The data Start Marker
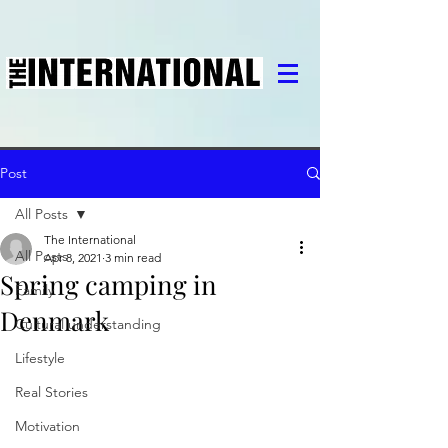
Post
All Posts
The International
All Posts
Apr 8, 2021
3 min read
Spring camping in
Family
Denmark
Cultural understanding
Lifestyle
Real Stories
Motivation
The data End Marker
-- Your task --
Output the entries above exactly. Drop the pictures.

-- Answer to this task --
Post
All Posts
The International
All Posts
Apr 8, 2021
3 min read
Spring camping in
Family
Denmark
Cultural understanding
Lifestyle
Real Stories
Motivation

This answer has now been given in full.